WHAT IS REQUIRED - Omit the pictures and output every entry below exactly as written.

EXTRACTED INFORMATION -
■ ■ ■ ■ ■ ■ ■

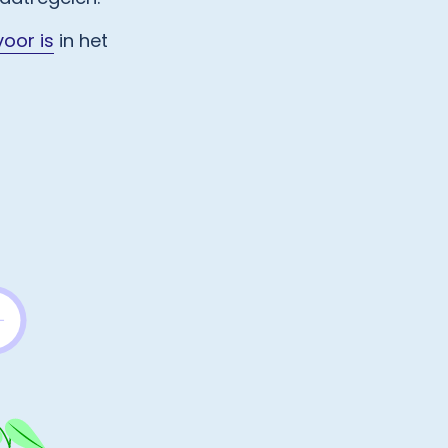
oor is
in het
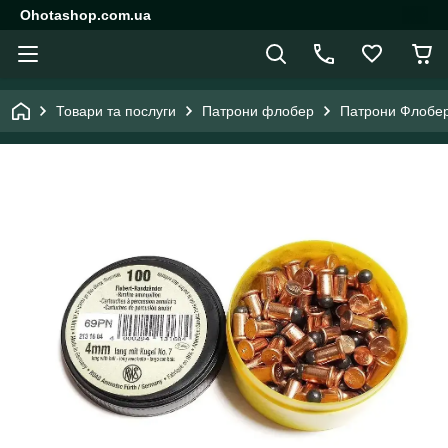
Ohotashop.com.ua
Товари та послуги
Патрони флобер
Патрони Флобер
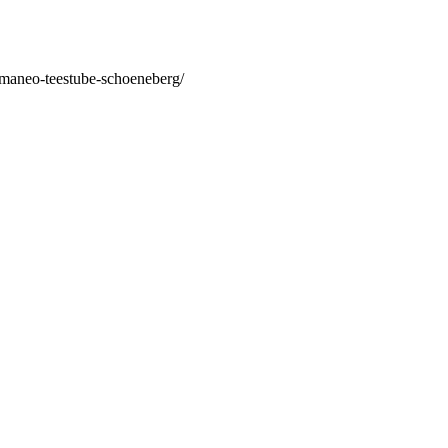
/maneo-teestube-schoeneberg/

■ ■ ■ ■ ■ ■ ■

RESULT OF THIS EXERCISE -
oor is
in het
Ohotashop.com.ua
Товари та послуги
Патрони флобер
Патрони Флобер
/maneo-teestube-schoeneberg/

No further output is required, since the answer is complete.